The sprawling living room. (Photo: Aalok Soni)
Rajasansi House had been constructed by Amir’s parents more than 20 years ago, but remained unoccupied till Shivani and Amir moved there from their Golf Links residence eight years ago.
“My mother-in-law, Hemant Pasrich is the principal of the Study School though her true calling is that of an artist. She had planned the house in an inventive fashion,” says Shivani.
“So our home had reflections of the maestro in her like a 30 by 30 foot living room with a 16 foot high ceiling. While that was great, we had to make some structural changes to fortify the building. Working within these constraints worked well for me. I may not have been as creatively inclined if the existing structure did not pose challenges.”
The interiors reflect the history of the family. There are brick panels decorated with antique swords. The panels are not purchased at an interiors shop: they are conceived and created by Shivani herself. They are made with tiny pieces of leftover panelling found in the store, which were matched together to make whole brick tiles. The swords belonged to Amir’s great-great-grandfather, who was part of Maharaja Ranjit Singh’s darbar.

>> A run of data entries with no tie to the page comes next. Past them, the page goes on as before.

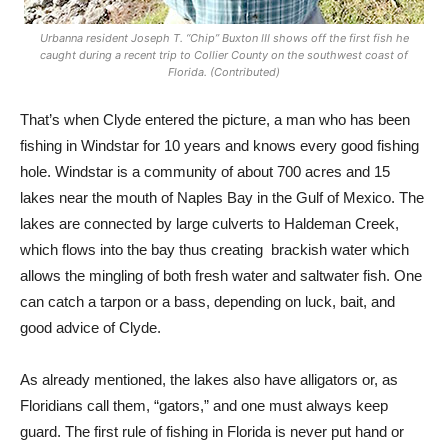
Urbanna resident Joseph T. “Chip” Buxton III shows off the first fish he
caught during a recent trip to Collier County on the southwest coast of
Florida. (Contributed)
That’s when Clyde entered the picture, a man who has been
fishing in Windstar for 10 years and knows every good fishing
hole. Windstar is a community of about 700 acres and 15
lakes near the mouth of Naples Bay in the Gulf of Mexico. The
lakes are connected by large culverts to Haldeman Creek,
which flows into the bay thus creating
brackish water which
allows the mingling of both fresh water and saltwater fish. One
can catch a tarpon or a bass, depending on luck, bait, and
good advice of Clyde.
As already mentioned, the lakes also have alligators or, as
Floridians call them, “gators,” and one must always keep
guard. The first rule of fishing in Florida is never put hand or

“You can’t go to a shop and tell them, ‘I want antique swords put on something like this!’ These are ideas that come when you put things together with what you have, and then they are yours,” says Shivani.
“Anjolie Ela Menon had done the signature design for my play on Draupadi (
Draupadi - Will My Spirit Live On?).
When she gave me a painting on the same theme she told me to light it up with a lamp. I was in love with her work and did not want just any lamp to have the privilege so when we were in Ladakh, we bought collapsible horns that I converted into lamps.”
Almost everything in the room, which has been divided into two symmetrical seating arrangements, has a story. The Tiffany dog was a wedding gift from a cousin. The table supported by a wooden horse was once a rocking horse purchased in Nepal by Shivani’s mother-in-law for her grandchildren; when the children grew up, their grandmother converted it into a table, with all their medals hanging from its neck.
Much of the wood used in the house has been recycled: picked up from a restaurant in a five star hotel when it closed down. Shivani then used her creativity to convert solid doors into interesting pieces with fretwork.
Making room for life: The dining area in the living room is Shivani’s favourite part of her home. It also has an ornate, winding staircase. (Photo: Raj K Raj)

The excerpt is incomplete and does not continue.